Aj tam edukacja w szkołach. Przecież cały czas się mówi o tyciu i nikt sobie z tego sprawy nie robi, wszystkim jest obojętne jak wyglądają i jak są zdrowi lub nie. Ale w porównaniu z Anglią lub USA to my należymy do wagi piórkowej
[ Dodano: Sro Cze 11, 2008 21:10 ]
sabinka pisze:.Sorry ale nikt mi nie powiem ze tyje sie z powietrza takze.nie zwalaj wine na geny.owszem zgadzam sie z tym iz geny moga miec niewatpliwie jakis wplyw na nadwage ale nie z winy genow jest nadwaga.nie oszukujmy sie i radze spojrzec prawdzie w o czy: to ze babka i matka maja nadwage nie oznacze ze ja tez musze ja miec:D.moze warto zmienic tryb zycia aby sie jej pozbyc?
Tylko, że te geny niejednokrotnie grają pierwsze skrzypce.
ok oczywiscie sie zgadzam z tym ze polki sa najpiieknieszje) maja super nozki i wogole jest gitara. i ze w usa jest duzo tlusciochow.jest ludzi ogolnie zaniedbanych wygladajacych nieestetycznie ale to ze geny niejednokrotnie oggrywaja pierwsze skrzypce to ok moze tak, ale w wiekszosci przypadkow to nie wina genow tylko LENISTWA I NIKT ANI NIC NIE POWIE MI ZE TAK NIE JEST. Dziekuje
nie wiesz co? mylisz sie poniewaz nawet kiedy bylam gruba mialam dosc wysokie mniemanie o sobie takze nie wzielo sie to po straceniu 15 kg:)

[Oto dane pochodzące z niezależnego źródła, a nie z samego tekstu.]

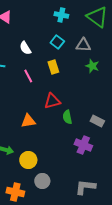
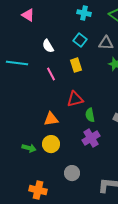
purple cross: (83, 145) -> (91, 138), moved, turned 36
yellow circle: (28, 160) -> (51, 144), moved
gray circle: (42, 181) -> (72, 173), moved

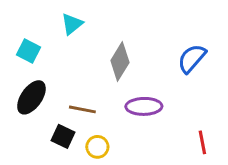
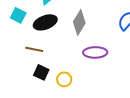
black ellipse: (31, 97) -> (45, 22), moved, turned 35
brown line: (82, 109) -> (34, 49), moved

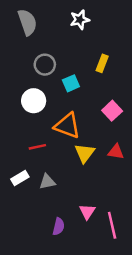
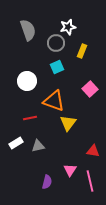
white star: (80, 20) -> (68, 27), moved
gray semicircle: (27, 22) -> (28, 30), moved
gray circle: (45, 65) -> (56, 43), moved
red triangle: (116, 152) -> (93, 151), moved

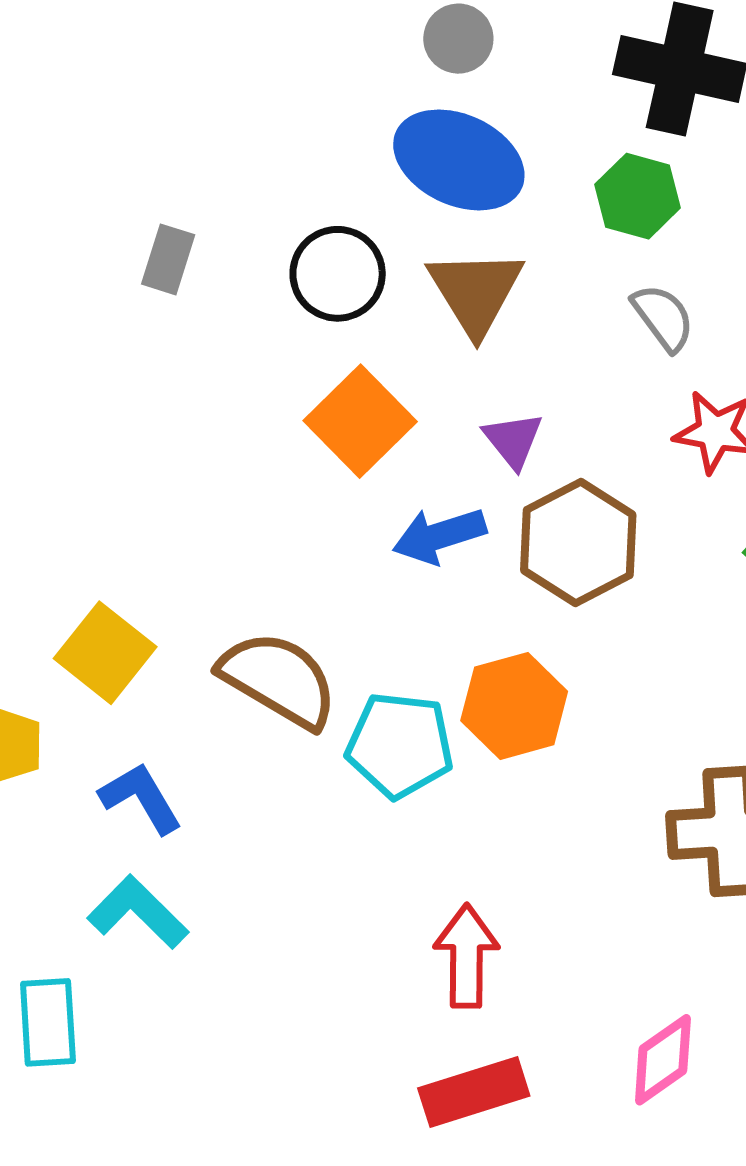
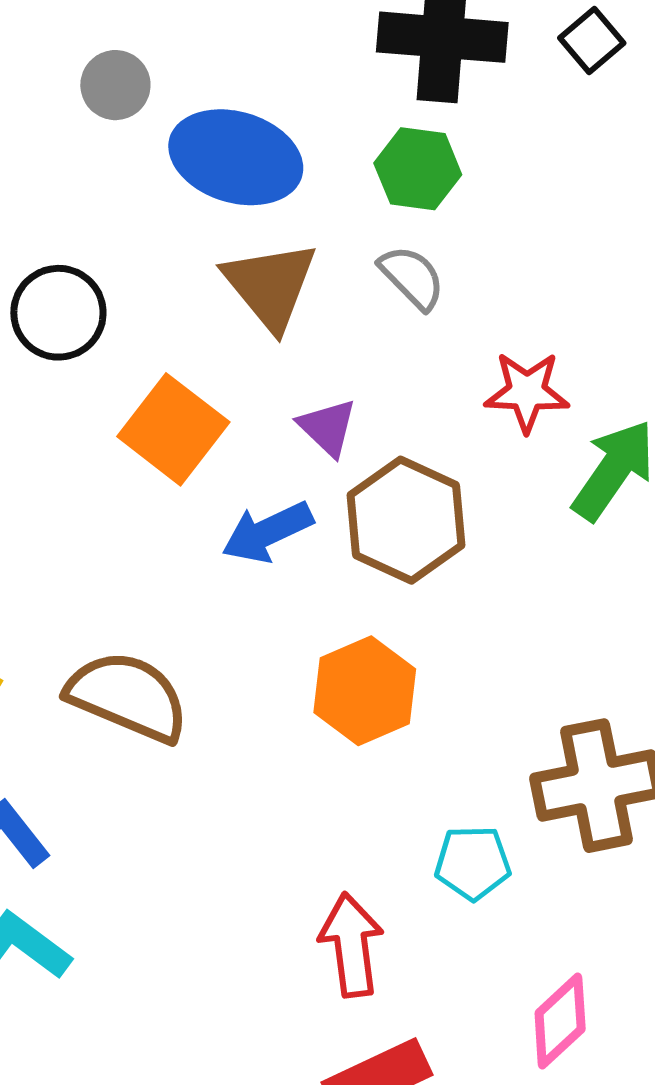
gray circle: (458, 39) -> (115, 85), moved
black circle: (338, 274) -> (58, 313), moved
gray semicircle: (663, 317) -> (412, 277), moved
cyan pentagon: (400, 745) -> (473, 863), moved, size x0.7

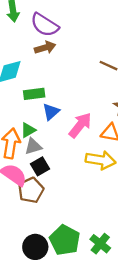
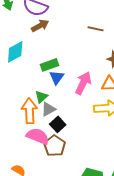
green rectangle: (34, 94) -> (50, 65), moved

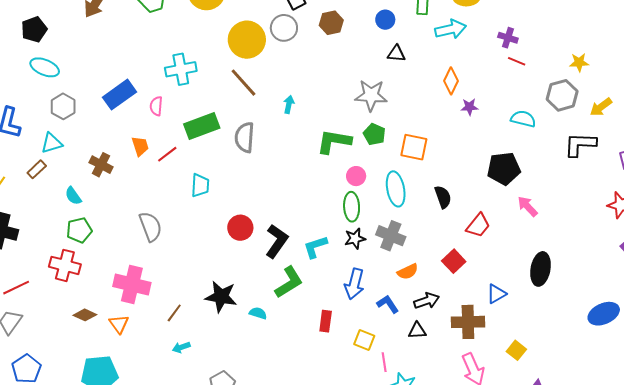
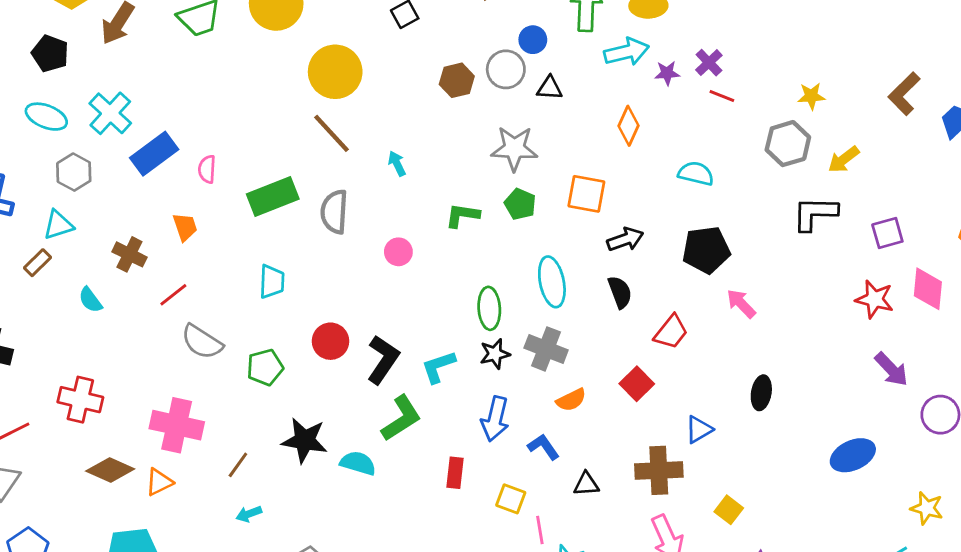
brown hexagon: (331, 23) -> (457, 80), moved
gray circle: (284, 28) -> (506, 69), moved
black pentagon: (34, 29) -> (50, 54), moved, turned -30
purple cross: (508, 38) -> (709, 63), turned 30
cyan cross: (181, 69) -> (110, 113), moved, turned -36
cyan arrow: (289, 104) -> (397, 164), turned -36
purple star: (469, 107) -> (667, 73), moved
cyan semicircle: (523, 119) -> (696, 173), moved
green L-shape: (334, 141) -> (462, 215), size x0.7
orange square: (414, 147) -> (586, 194), moved
red line: (167, 154) -> (173, 295), moved
pink circle: (356, 176) -> (398, 252), moved
gray semicircle: (151, 227) -> (202, 342), turned 144
green pentagon: (79, 230) -> (265, 367), moved
black ellipse: (541, 269) -> (761, 393), size x0.7
black arrow: (427, 301) -> (625, 239), moved
cyan semicircle: (258, 313) -> (358, 463), size x1.4
brown diamond: (85, 315) -> (110, 470), size x1.4
orange triangle: (119, 324) -> (159, 482), turned 40

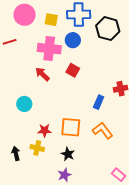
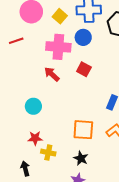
yellow square: (51, 20) -> (60, 16), turned 32
red star: (44, 130) -> (35, 138), moved
black arrow: (16, 153) -> (25, 168), moved

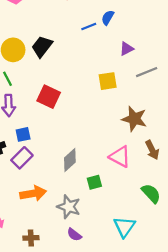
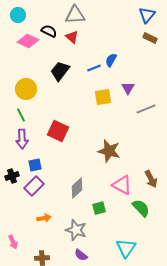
black trapezoid: (42, 47) -> (60, 71), moved
purple triangle: (127, 49) -> (128, 88), turned -32
yellow square: (108, 81) -> (103, 97), moved
brown star: (134, 119) -> (109, 151), moved
orange arrow: (33, 193) -> (44, 218), size x0.6
green semicircle: (151, 193) -> (141, 208), moved

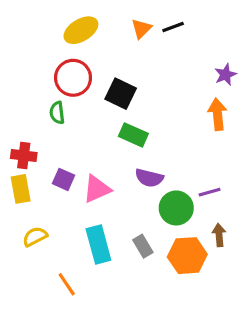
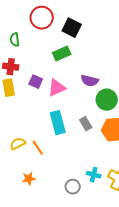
green semicircle: (57, 113) -> (15, 40), moved
green rectangle: (133, 135) -> (62, 54), moved, turned -48
yellow semicircle: (35, 237) -> (18, 144), moved

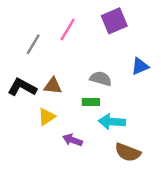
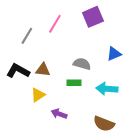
cyan arrow: (112, 122) -> (107, 89), moved

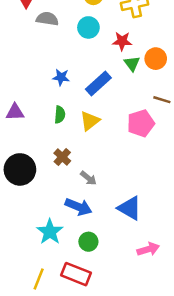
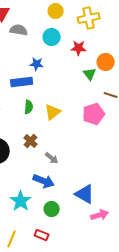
green triangle: (132, 64) -> (90, 74), moved
blue star: (61, 77) -> (37, 64), moved
blue rectangle: (98, 84) -> (22, 82), moved, turned 35
blue triangle: (130, 208) -> (85, 194), moved
red rectangle: (76, 274) -> (42, 235), size x0.6

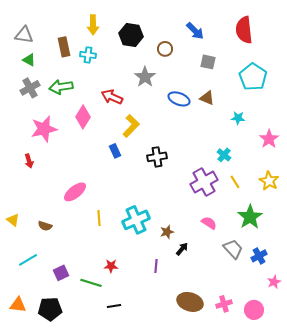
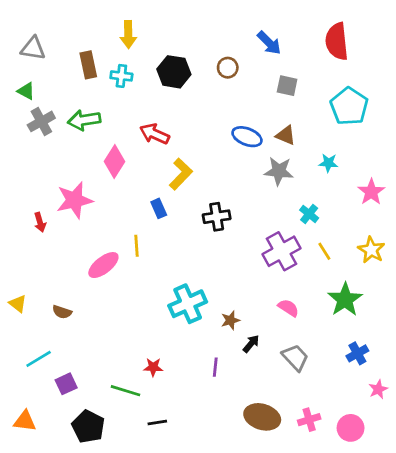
black hexagon: (131, 35) -> (174, 72), moved
green triangle: (29, 60) -> (26, 91), moved
gray star: (145, 77) -> (279, 171), moved, turned -30
pink star: (44, 129) -> (74, 200), moved
yellow line: (99, 218) -> (137, 246), moved
gray trapezoid: (233, 249) -> (295, 358), moved
purple square: (61, 273) -> (66, 384), moved
black pentagon: (50, 309) -> (88, 427), moved, turned 30

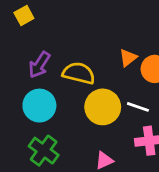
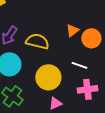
yellow circle: (103, 107) -> (48, 77), moved

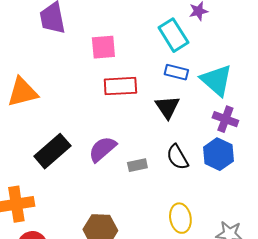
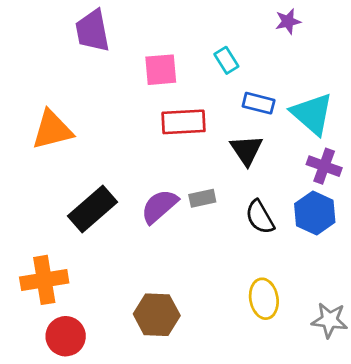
cyan rectangle: (173, 35) -> (226, 60), moved, size x0.6
gray rectangle: (137, 165) -> (202, 198), moved

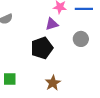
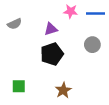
purple triangle: (52, 24) -> (51, 29), moved

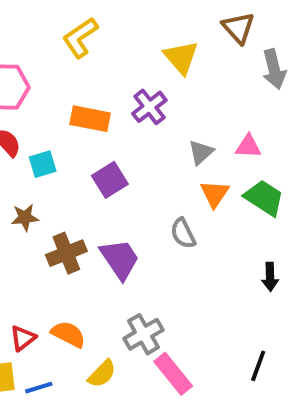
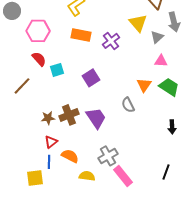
yellow triangle: (181, 57) -> (138, 23), moved
orange rectangle: (90, 119) -> (81, 35), moved
gray triangle: (201, 152) -> (157, 37), moved
brown star: (25, 218) -> (48, 118), moved
red triangle: (23, 338) -> (51, 142), moved
yellow semicircle: (102, 374) -> (87, 176), turned -126
blue line: (39, 388) -> (49, 162), moved, turned -72

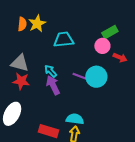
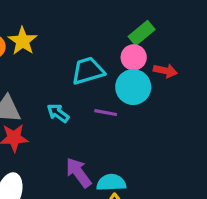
cyan trapezoid: (64, 40) -> (88, 71), moved
cyan circle: (96, 77) -> (133, 87), moved
purple arrow: (53, 85) -> (78, 173), moved

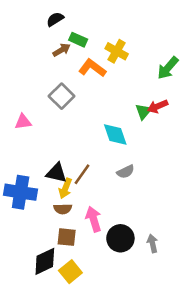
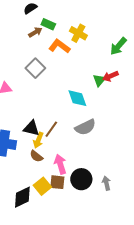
gray semicircle: (126, 172) -> (85, 127), size x1.5
brown semicircle: (63, 209) -> (36, 156), turned 40
brown square: (67, 237) -> (57, 182), moved
yellow square: (70, 272) -> (42, 186), moved

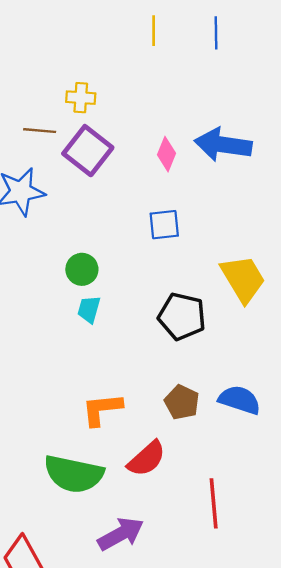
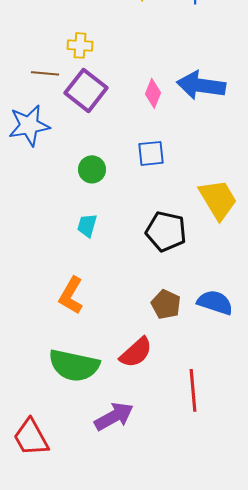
green circle: (82, 269) -> (92, 169), moved
orange L-shape: (102, 409) -> (71, 295), moved, turned -54

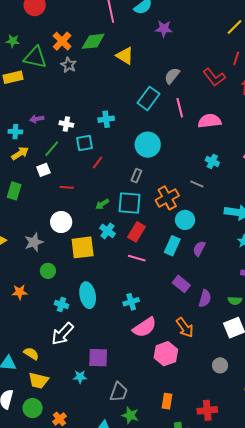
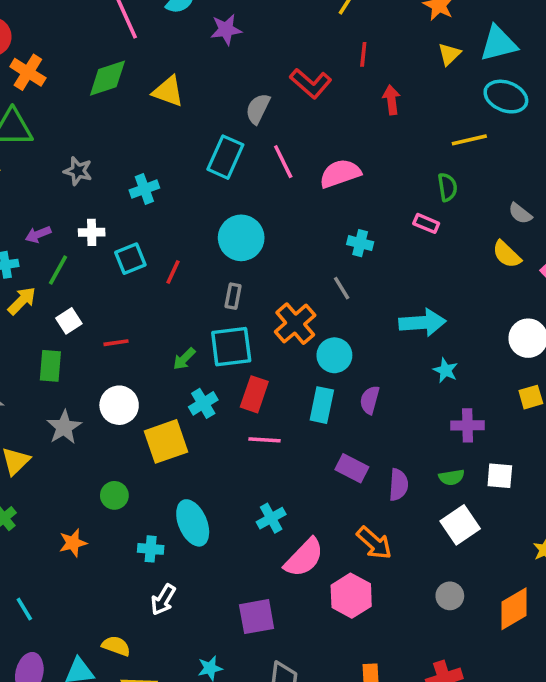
orange cross: (62, 41) -> (28, 72), moved
gray star: (69, 65) -> (78, 171), moved
red L-shape: (214, 77) -> (311, 83), moved
cyan cross: (106, 119) -> (144, 189), moved
green line: (52, 149) -> (58, 270), moved
red line: (98, 162) -> (173, 272), moved
gray line: (197, 184) -> (342, 288), turned 48
green rectangle: (14, 191) -> (50, 366), moved
cyan cross: (107, 231) -> (203, 403), turned 35
gray star: (34, 242) -> (64, 427), moved
white arrow: (62, 334) -> (163, 600), size x0.7
purple square: (98, 358) -> (257, 617), moved

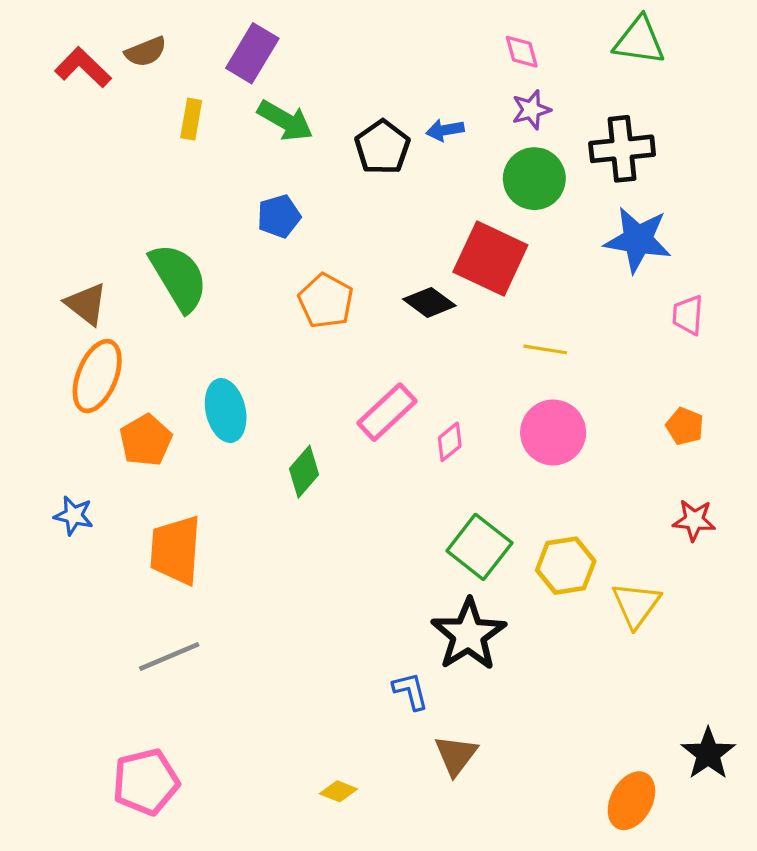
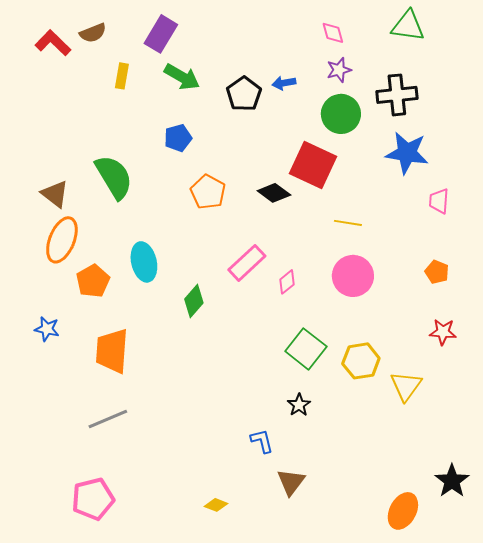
black star: (469, 635) -> (299, 405), size x0.5

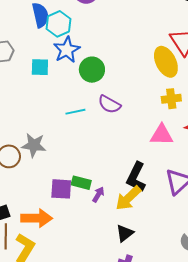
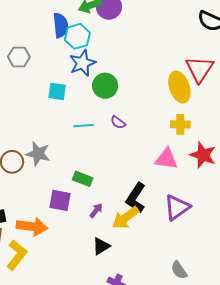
cyan square: (40, 67) -> (57, 91), moved
purple semicircle: (109, 104) -> (118, 122), size x0.7
green rectangle: (81, 183) -> (83, 179), moved
black triangle: (125, 233) -> (101, 246), moved

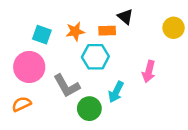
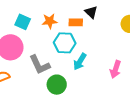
pink arrow: (149, 71) -> (115, 69), moved
cyan arrow: (116, 92) -> (80, 62), moved

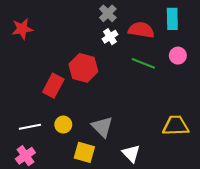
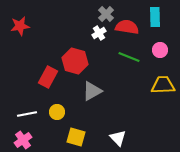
gray cross: (108, 13) -> (106, 14), moved
yellow trapezoid: (176, 126) -> (163, 85), moved
gray triangle: (102, 127) -> (92, 91), moved, turned 45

ale chyba nie rozmawiamy o mnie a moze po prostu brak Ci argumentow? i wolisz czepiac sie, snuc dziwne wnioski:) niesety nie udalo Ci sie:) milej nocki
- proszę bez argumentów ad personam
Morfeusz
Ostatnio zmieniony 11 cze 2008, o 21:02 przez sabinka, łącznie zmieniany 1 raz.
czynniki genetyczne - niezależne
czynniki biologiczne - niezależne
czynniki farmakologiczne - pół na pół - niby mozna jakieś lekarstwo odstawić, ale jednak to lekarz powinien zadecydować
czynniki środowiskowe - zależne
czynniki psychologiczne - niezależne
A które choroby są od nas zależne, bo psychiczne zaburzenia nawracające, są raczej niezależne.
Niektóre są zależne jak najbardziej. Poza tym nawet jak ktoś ma depresję to na terapii uczy się jak sobie z nią radzić. Innymi sposobami niż obżeranie się.